This morning, NASA announced that another moon was discovered circling Neptune. And that’s cool. But you have to ask, “Didn’t we go there?” Indeed we did. And why didn’t we noticed it? Because it is tiny! This is Neptune’s 14th moon, and just like with each new child Michelle Duggar pops out, you have to ask why we care. At just 20 km across, this moon is roughly the size of Mars’ two spectacularly unimpressive moons. Of course, I’ve always had a problem with moons of these sizes. All planets (And moons!) have space garbage orbiting them. And this new moon—with its romantic name S/2004 N 1—would not even qualify as a significant asteroid.
I understand that this is quite a scientific accomplishment. Detecting a tiny moon orbiting a huge planet is a great accomplishment. Mark Showalter is to be congratulated. He was studying Neptune’s rings when part of it diverged. That says a lot about what a tiny object this moon is: it was obscured by Neptune’s pathetic ring system. By looking at several years of data, he was able to determine orbital parameters like the fact that it is located way out at 100,000 km from Neptune.
According to NPR, many people are are looking to name this glorified piece of space garbage. Some have even suggested that this shriveled orbital should be named—God save me!—Vulcan. Luckily, William Shatner was around to set everyone straight about how these things get named:
Yes, I have heard about the new Neptune moon but the naming conventions are that they are named after water deities from Greek Mythology.
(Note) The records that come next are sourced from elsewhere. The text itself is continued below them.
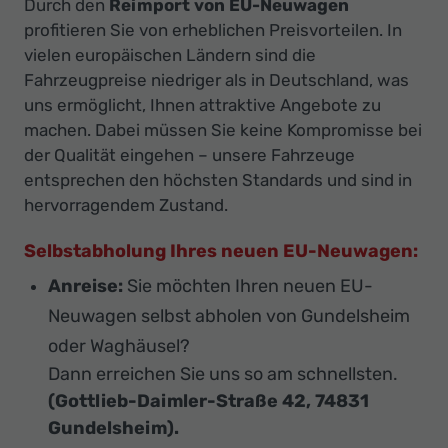
Durch den
Reimport von EU-Neuwagen
profitieren Sie von erheblichen Preisvorteilen. In
vielen europäischen Ländern sind die
Fahrzeugpreise niedriger als in Deutschland, was
uns ermöglicht, Ihnen attraktive Angebote zu
machen. Dabei müssen Sie keine Kompromisse bei
der Qualität eingehen – unsere Fahrzeuge
entsprechen den höchsten Standards und sind in
hervorragendem Zustand.
Selbstabholung Ihres neuen EU-Neuwagen:
Anreise:
Sie möchten Ihren neuen EU-
Neuwagen selbst abholen von Gundelsheim
oder Waghäusel?
Dann erreichen Sie uns so am schnellsten.
(Gottlieb-Daimler-Straße 42, 74831
Gundelsheim).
— William Shatner (@WilliamShatner) July 15, 2013
The fact remains, there is an endless quantity of cosmic debris floating around the solar system. People discover it all the time. The fact that one managed to get attached to Neptune is about as exciting as the next season of Dancing with the Stars. But that doesn’t mean I’m not keen to enter the name debate. My candidate: Tweety. You see, Tweety Bird is both small and annoying. Plus, Tweet Bird is one of the water deities.